View image of Bodies were smoked over months in a “spirit haus" (Credit: Credit: Ian Lloyd Neubauer)
Dickson said the event sparked a series of payback killings that came to an end when the missionaries gifted the natives salt, with which they began embalming their dead. The practice only lasted for a generation, he added, since a second round of missionaries successfully converted the Anga to Christianity.
Loland and Nimas confirmed that the smoke corpse ritual ended in 1949, when missionaries took firm root in Aseki. But unlike Dickson, Loland and Nimas said mummification had been practiced by the Anga for centuries. The bodies were not cured using salt, they explained, but smoked over months in a “spirit haus”. They were then covered in red clay to maintain their structural integrity and placed in shrines in the jungle.
View image of The mysteries of the smoked corpses may never be solved (Credit: Credit: Ian Lloyd Neubauer)
Nimas also said that cannibalism was never practiced in this part of Papua New Guinea – a statement that contradicts Higginson’s 1907 description of the Anga as bloodthirsty savages who greedily lapped up the entrails of their own kin during the smoking process. But if that was the case, of course, then why didn’t the Anga didn’t make a meal of Higginson, a lone and defenceless foreigner living in their midst?
Some secrets, perhaps, are best kept with the dead.

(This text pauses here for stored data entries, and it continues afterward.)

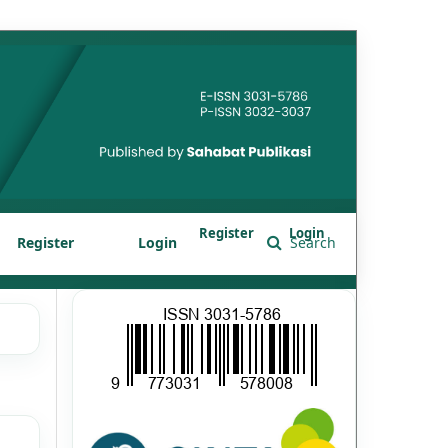
Register
Login
Register
Login
Search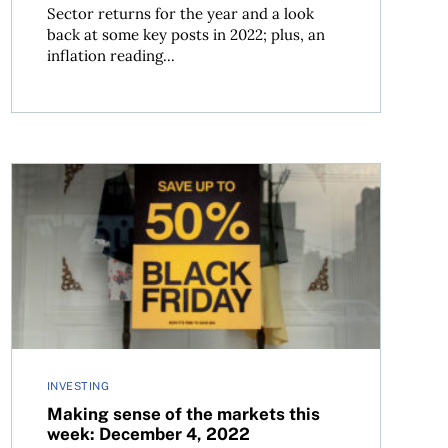
Sector returns for the year and a look
back at some key posts in 2022; plus, an
inflation reading...
, 2022
Making sense of the markets this week: December 4, 20
INVESTING
Making sense of the markets this
week: December 4, 2022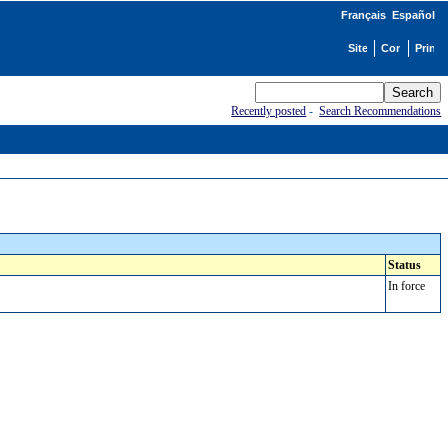
Français
Español
Recently posted
-
Search Recommendations
Status
In force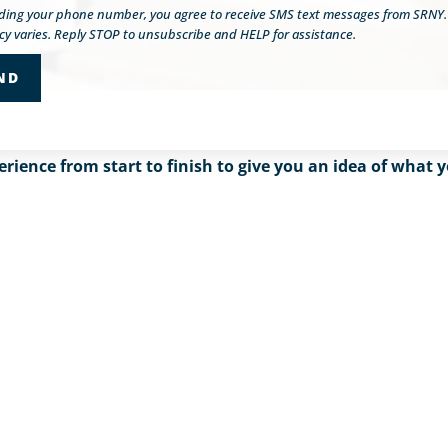
iding your phone number, you agree to receive SMS text messages from SRNY
y varies. Reply STOP to unsubscribe and HELP for assistance.
erience from start to finish to give you an idea of wha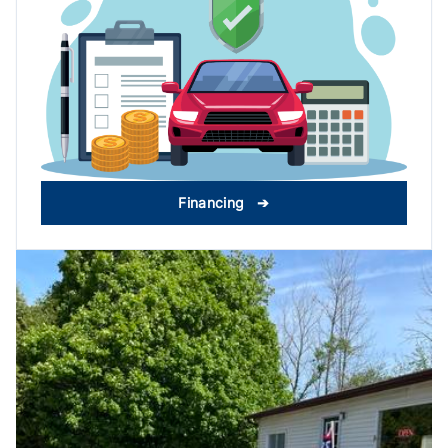
Financing ➔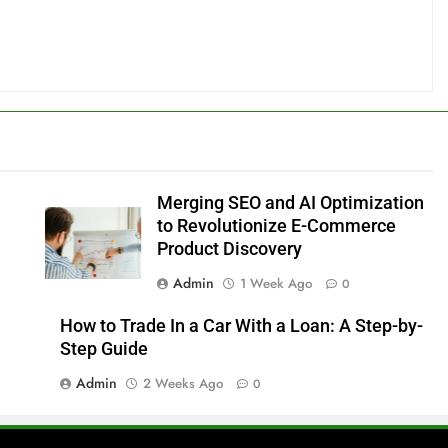
Merging SEO and AI Optimization
to Revolutionize E-Commerce
Product Discovery
Admin
1 Week Ago
0
How to Trade In a Car With a Loan: A Step-by-
Step Guide
Admin
2 Weeks Ago
0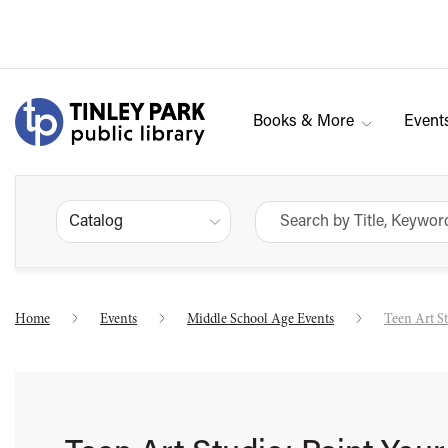
Books & More
Event
Catalog
Home
Events
Middle School Age Events
Teen Art S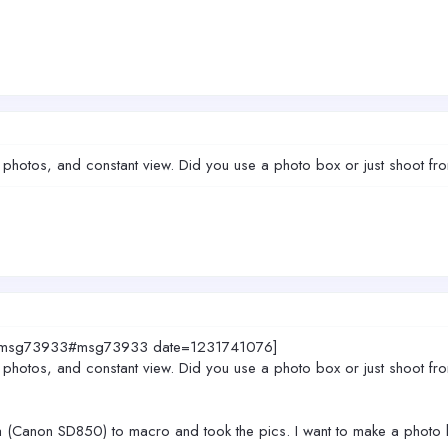
wn photos, and constant view. Did you use a photo box or just shoot f
5874.msg73933#msg73933 date=1231741076]
wn photos, and constant view. Did you use a photo box or just shoot f
ra (Canon SD850) to macro and took the pics. I want to make a photo b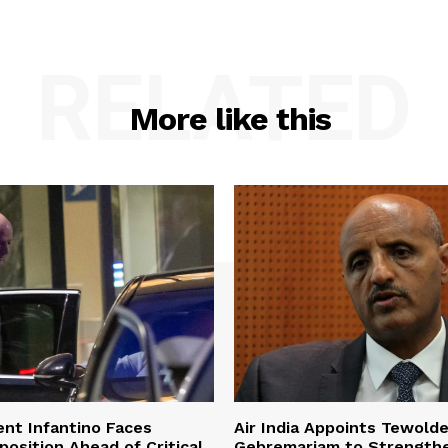
RELATED
More like this
ent Infantino Faces
Air India Appoints Tewold
osition Ahead of Critical
Gebremariam to Strength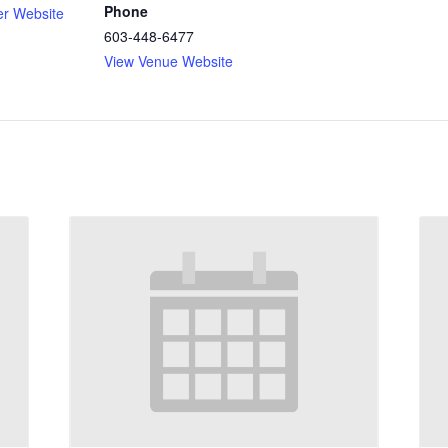
Phone
er Website
603-448-6477
View Venue Website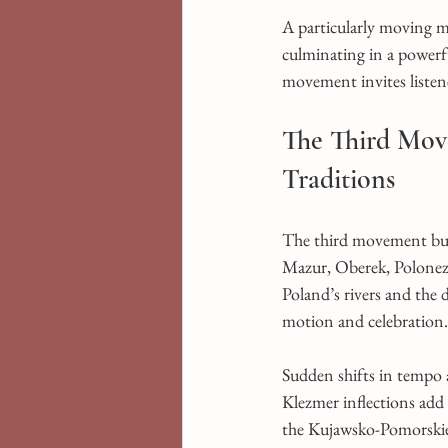
A particularly moving 
culminating in a powerfu
movement invites listene
The Third Move
Traditions
The third movement burs
Mazur, Oberek, Polonez,
Poland’s rivers and the d
motion and celebration. 
Sudden shifts in tempo a
Klezmer inflections add
the Kujawsko-Pomorskie 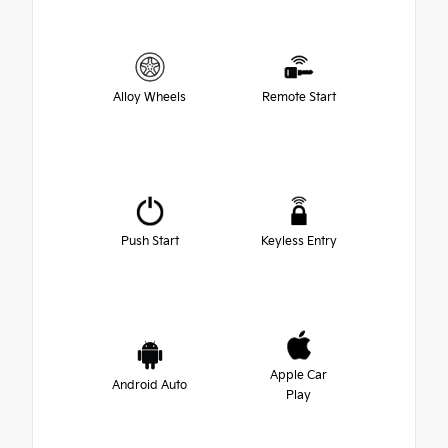
Alloy Wheels
Remote Start
Push Start
Keyless Entry
Apple Car
Android Auto
Play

Before departing, I asked Dickson one more question: was it true that embalmers drained the corpses’ body fat and used it as cooking oil during the embalming process, as is claimed by Higginson and nearly every report written on the mummies in the century that has elapsed?
Dickson’s face showed instant incredulity. “Tok giaman blo wait man (white man’s lie),” he replied.
Some secrets, perhaps, are best kept with the dead.